** What the task requires **
The only thing to report is how many lines of the data contain the word "sous".

[Stored data entries]
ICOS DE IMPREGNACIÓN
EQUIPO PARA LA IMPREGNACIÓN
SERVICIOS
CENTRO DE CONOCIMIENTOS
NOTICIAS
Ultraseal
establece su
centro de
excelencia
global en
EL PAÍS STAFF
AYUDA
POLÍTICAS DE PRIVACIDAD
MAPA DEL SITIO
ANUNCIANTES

* * *

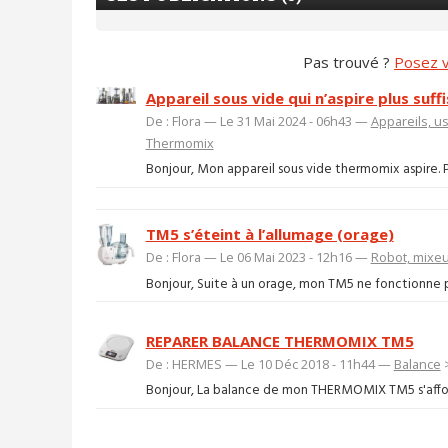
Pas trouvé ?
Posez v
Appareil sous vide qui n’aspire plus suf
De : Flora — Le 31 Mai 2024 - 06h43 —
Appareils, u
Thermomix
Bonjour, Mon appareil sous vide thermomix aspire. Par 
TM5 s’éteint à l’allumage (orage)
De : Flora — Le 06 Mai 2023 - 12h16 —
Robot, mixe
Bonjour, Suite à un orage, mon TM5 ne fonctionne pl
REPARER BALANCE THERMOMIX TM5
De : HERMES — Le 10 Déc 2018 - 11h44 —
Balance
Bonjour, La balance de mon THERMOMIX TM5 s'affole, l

** Solved problem **
2